Thermal and acoustic performance evaluation of 3D-Printable PLA materials

Abstract

In this study, additive manufacturing or three dimensional (3D) printing technology was utilized to develop thermal and acoustic insulation materials. A 3D model was carefully designed to obtain thermal and acoustic insulation properties using Autodesk software and print the materials using QIDI X-PLUS 3D printer with precise and controlled shape and structure. Biodegradable PLA filament was used as printing ink. A comprehensive evaluation was conducted to check whether this new branch of technology is suitable for producing insulation materials. Testing results revealed that insulation materials produced from 3D printing technology have excellent thermal and acoustic insulation properties. The lowest obtained thermal conductivity value was 0.037 W/mK, and the maximum obtained sound transmission loss was 48.27 dB at 1600 Hz frequency.
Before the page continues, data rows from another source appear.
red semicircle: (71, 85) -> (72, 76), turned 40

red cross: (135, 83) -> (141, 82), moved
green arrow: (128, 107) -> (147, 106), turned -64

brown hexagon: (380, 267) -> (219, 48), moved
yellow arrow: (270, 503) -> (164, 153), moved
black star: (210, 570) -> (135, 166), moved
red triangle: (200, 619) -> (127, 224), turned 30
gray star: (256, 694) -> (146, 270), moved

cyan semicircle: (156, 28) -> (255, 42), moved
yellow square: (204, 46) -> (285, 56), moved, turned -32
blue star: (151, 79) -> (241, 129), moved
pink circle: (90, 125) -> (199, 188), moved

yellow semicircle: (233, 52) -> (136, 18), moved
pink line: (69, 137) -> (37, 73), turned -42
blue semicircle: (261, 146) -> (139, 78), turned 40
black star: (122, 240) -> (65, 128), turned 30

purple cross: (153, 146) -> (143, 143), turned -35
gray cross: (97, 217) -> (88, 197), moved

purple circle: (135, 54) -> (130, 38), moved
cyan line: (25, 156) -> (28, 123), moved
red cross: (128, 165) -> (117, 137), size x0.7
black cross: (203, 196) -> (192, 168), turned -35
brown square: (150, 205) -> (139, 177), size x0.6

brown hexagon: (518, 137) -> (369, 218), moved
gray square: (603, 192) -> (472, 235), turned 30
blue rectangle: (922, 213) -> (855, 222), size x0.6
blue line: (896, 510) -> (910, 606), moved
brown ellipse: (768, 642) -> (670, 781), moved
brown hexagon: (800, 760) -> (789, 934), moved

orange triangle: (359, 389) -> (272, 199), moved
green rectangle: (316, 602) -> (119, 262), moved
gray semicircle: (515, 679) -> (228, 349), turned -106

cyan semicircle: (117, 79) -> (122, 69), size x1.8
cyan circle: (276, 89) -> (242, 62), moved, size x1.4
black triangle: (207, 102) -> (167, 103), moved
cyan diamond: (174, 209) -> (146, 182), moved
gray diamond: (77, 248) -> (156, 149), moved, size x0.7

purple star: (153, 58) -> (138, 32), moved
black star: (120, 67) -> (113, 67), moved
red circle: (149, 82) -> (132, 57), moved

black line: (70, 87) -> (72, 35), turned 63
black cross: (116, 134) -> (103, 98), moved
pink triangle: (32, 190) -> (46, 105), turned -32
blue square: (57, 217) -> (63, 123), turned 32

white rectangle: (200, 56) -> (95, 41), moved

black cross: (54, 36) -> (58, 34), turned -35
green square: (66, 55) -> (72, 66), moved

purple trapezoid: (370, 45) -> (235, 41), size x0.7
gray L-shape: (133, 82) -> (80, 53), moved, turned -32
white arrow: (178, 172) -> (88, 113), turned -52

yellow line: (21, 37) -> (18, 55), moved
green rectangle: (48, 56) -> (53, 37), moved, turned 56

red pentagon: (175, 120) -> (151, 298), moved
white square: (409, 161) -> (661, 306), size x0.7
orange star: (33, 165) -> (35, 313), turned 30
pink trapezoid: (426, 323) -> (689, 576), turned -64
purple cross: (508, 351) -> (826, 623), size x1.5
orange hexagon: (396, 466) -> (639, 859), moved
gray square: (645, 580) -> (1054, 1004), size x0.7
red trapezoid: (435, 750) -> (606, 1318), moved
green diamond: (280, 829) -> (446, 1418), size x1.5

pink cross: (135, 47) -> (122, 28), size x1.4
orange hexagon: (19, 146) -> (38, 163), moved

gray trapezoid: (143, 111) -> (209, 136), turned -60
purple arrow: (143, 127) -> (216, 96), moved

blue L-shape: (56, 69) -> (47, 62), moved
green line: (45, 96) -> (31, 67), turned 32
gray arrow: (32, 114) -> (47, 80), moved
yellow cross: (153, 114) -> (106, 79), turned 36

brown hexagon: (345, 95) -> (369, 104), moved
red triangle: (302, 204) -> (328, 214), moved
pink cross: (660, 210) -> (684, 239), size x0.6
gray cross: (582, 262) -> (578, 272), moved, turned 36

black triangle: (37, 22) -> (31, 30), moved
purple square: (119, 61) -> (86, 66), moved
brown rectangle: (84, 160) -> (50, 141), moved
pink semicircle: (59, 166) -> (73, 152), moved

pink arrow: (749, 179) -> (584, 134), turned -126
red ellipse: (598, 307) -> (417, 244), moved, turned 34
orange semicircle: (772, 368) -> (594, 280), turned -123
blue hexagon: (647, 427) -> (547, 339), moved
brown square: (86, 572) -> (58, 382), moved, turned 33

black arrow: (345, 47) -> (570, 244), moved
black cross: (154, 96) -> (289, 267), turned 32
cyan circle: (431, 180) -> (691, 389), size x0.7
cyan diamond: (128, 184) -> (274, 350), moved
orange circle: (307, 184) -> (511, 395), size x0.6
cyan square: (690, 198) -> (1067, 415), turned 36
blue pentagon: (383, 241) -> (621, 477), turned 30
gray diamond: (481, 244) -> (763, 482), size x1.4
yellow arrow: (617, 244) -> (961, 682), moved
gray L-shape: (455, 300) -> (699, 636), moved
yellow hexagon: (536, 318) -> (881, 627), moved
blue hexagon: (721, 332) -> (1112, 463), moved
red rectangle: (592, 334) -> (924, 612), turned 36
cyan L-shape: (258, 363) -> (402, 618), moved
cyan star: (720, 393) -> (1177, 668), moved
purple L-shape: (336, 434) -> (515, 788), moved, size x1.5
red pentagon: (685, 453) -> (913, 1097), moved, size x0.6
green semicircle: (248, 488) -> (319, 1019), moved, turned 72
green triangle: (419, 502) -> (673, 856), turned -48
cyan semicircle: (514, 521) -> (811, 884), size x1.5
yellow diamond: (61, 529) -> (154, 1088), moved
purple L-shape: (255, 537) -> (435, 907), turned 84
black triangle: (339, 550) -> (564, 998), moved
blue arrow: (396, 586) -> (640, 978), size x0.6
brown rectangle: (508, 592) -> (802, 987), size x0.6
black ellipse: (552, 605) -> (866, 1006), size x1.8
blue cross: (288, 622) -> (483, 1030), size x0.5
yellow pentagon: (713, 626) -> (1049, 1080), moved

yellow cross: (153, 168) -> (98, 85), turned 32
In case of physical properties, density of insulation panels ranges from 366.46 to 721.26 kg/m3, and porosity ranges from 43 to 71%. Life cycle cost (LCC) analysis was carried out to obtain the optimum insulation thickness, energy savings, and payback period of developed insulation materials for different locations in the USA. It was found that the optimum insulation thickness varies between 4 and 10 mm, energy savings varies between 45.0% and 67.2%, and payback period varies between 8.5 and 14.8 years. The effect of structural parameters (thickness, density, air permeability, and porosity) on insulation properties was also checked in order to obtain a relationship between structural parameters and insulation properties. It was found that both density and porosity have significant influence on insulation properties. Testing results also revealed that thermal and acoustic insulation properties follow opposite trends with the increase of density and porosity. The increase in density and decrease in porosity causes increase in acoustic insulation property, but decrease in thermal insulation property. A comparison was also made with commercially available acoustic and thermal insulation panels, and it was observed that produced 3D printed samples have better insulation properties. This indicates that developed materials have very good potential to be commercially used as building insulation materials. As produced insulation material has colored and glossy surfaces, it can be used in the interior or exterior of building walls and may also replace plasterboard or tiles of building walls.